How can you feel confident communicating your success in the right way during an interview? A new study sheds light.
Imagine: You're sitting in a job interview and the hiring manager just asked you, Tell me about yourself.” Your mind starts racing, running through all of your success stories, searching for the one that will best demonstrate what the company will gain by hiring you. You find it. You have the perfect anecdote that lines up exactly with what they're looking for, and you're confident you're going to crush this question.
Not so fast.
A new study, “Impression Management When Communicating Success', authored by Janina Steinmetz, shows that how you communicate your accomplishments is just as important as sharing the accomplishments themselves. Telling your story in the right way will leave a more positive impression on anyone you're trying to impress, whether you're in a job interview or even on a date.
Emphasize the effort
It's easy to jump to the conclusion that you should tell your career story in a way that emphasizes your competence and natural talents.

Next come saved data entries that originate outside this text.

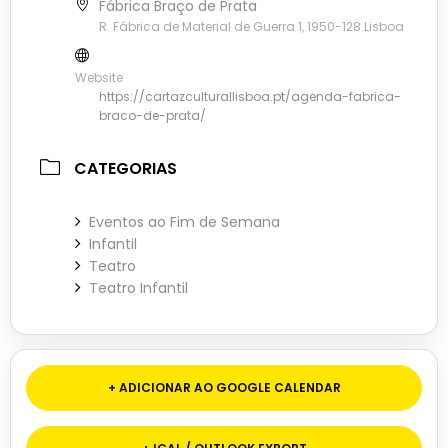
Fábrica Braço de Prata
R. Fábrica de Material de Guerra 1, 1950-128 Lisboa
Website
https://cartazculturallisboa.pt/agenda-fabrica-
braco-de-prata/
CATEGORIAS
Eventos ao Fim de Semana
Infantil
Teatro
Teatro Infantil
+ ADICIONAR AO GOOGLE CALENDAR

“I'm a fast reader and that skill translates well to research; I reviewed twice as many papers as any other assistant in the lab.”
Translation: I was able to do this really hard thing because I'm inherently talented and special.
However, Steinmetz's research demonstrates over several experiments that success that's the result of competence is less attractive when in a situation where you need to self-promote. People prefer to hear success stories that arise from struggle, from effort, and from really hard work!
To properly position oneself to make the best impression in a job interview, consider reframing your accomplishments in a way that not only touches on your competence but emphasizes your effort, too.
“I love reading and research, and working in the lab was a perfect fit for those skills. I worked hard to go above and beyond what was expected of me, and reviewed twice as many papers as any other assistant.”
In the example above, what was once the result of simply just being a fast reader now becomes more than that. The new response conveys emotion — love! — and more importantly, a determined attempt to be the best. Think about your own stories. Are you telling them in a manner that gives you the credit you deserve?
Effort conveys warmth
Why do our struggle stories often endear us to strangers we're trying to impress? Because, as the study shows, “effort conveys warmth and relatability”. Warmth is a signal to an interviewer that you can be trusted and screams “I only want the best for you!” to anyone that is present to receive the energy.
Warmth is important because the feeling is one of the first things a new contact judges you on when meeting you for the very first time. Many extremely smart and very talented people have failed to earn favor with an acquaintance because they failed to convey an impression of warmth. You can see how being able to convey this intangible sense is extremely important — some might even argue it's critical — to success in a job interview. Emphasizing the work you put in to achieve your success when answering interview questions is an easy way to ensure you've done your best to bring a genuine warmth that everyone in the room can feel.
Practice makes perfect
Of course, as with all aspects of a job interview, practice makes perfect when crafting the optimal responses. We recommend taking the time to prepare a few anecdotes and the ideal way to position yourself within them. You'll know exactly what to say and won't have to reach for the words — words that may be especially hard to find due to the already mentally taxing stress that comes from being in an interview!
Once you've written your pitch, keep practicing. You should feel comfortable and confident when you play up the hard work that led you to the place you are today in your career. After all, you earned it. Plus, you have the assurance of knowing that science is on your side when you reframe your experience to play up your efforts and hard work instead of your natural competence.